On first listening to Billie Holiday
I was probably about 8 or 9 years old. My parents were big music fans, and they played lots of records. And there was this one voice that was kind of shocking to me. I mean, I've heard a lot of female singers, but this one was the lazy sound, or something that was like behind the beat. My ears stood up and I thought, "Wow, who is this?"
I looked at the album. It was Lady Day. And I was fascinated by her. So I started really paying attention to her phrasing. And as a kid, already then, I was like, "What is this about?"
On realizing he could sing like Holiday
I was in a band — I was a kid — and I was doing all these rock and roll songs, being very pop and rock. Trying to be one of the arena rock stars like Led Zeppelin, or whatever. I kind of wanted to be more like her. Somehow, my voice became a bit scratchy. And it wasn't pure.
When people would hear me, they're like, "Oh my God, you have that Billie Holiday thing going on!"
As life goes on, you know: party, drinks, carrying on... it becomes that way naturally. I don't put anything on it, I don't pretend, I'm just doing what I'm doing. I'm just Joey channeling that feeling of what Billie was, the way she would attack a song.

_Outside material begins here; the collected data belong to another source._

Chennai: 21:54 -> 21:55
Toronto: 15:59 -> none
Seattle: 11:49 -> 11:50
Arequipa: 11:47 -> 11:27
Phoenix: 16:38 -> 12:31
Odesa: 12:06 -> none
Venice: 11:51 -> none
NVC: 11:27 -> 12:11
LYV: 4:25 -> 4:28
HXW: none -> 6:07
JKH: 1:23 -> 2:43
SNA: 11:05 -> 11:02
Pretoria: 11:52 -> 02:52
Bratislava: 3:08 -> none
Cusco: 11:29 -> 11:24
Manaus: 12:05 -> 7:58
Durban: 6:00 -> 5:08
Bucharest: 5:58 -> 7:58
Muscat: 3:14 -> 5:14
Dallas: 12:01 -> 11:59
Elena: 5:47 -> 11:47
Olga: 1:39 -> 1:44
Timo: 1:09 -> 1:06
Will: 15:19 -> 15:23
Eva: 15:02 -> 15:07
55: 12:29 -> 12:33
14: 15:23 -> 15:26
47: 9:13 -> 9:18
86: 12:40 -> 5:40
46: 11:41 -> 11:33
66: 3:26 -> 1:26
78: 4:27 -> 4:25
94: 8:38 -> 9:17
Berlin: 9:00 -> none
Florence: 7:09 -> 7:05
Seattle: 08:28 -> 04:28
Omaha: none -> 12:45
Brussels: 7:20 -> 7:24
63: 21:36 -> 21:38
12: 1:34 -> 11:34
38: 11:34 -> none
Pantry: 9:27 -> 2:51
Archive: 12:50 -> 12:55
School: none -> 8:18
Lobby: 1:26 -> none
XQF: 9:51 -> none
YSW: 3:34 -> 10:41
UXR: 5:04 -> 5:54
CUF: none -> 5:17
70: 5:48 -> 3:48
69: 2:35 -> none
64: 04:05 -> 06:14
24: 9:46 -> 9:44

On dressing in drag for the first time
Actually, I hated drag. They use to take me to drag bars — it's like, "Get me out! Immediately! I can't be here, this is ridiculous. I can't stand it."
I was invited to an Andy Warhol party for Halloween, with Truman Capote and artists, of course my buddies Keith Haring and Jean-Michel [Basquiat], Kenny Sharp and Ann Manguson, the list goes on and on. And you had to be in drag. And I was like really cringing, going there.
I got there in drag. I was dressed like this Russ Meyers super vixen. When I walked in, nobody knew who I was, and they were asking, "Who are you, really?"
And I was like "Joey!"
And Andy said, "Oh my God, you should always dress in drag, you should always been that way!"
On the concept of "channeling" Billie Holiday
I can go anywhere with Billie. I can sing pop songs. I can sing whatever and channel Billie into that vibe. And I ask for the lights to be rather low, and not to be bright. It's not about me, it's about the singing. The band's lit up more than I am!
Of course, you'll see me. But it's really about hearing that voice, where it's coming out.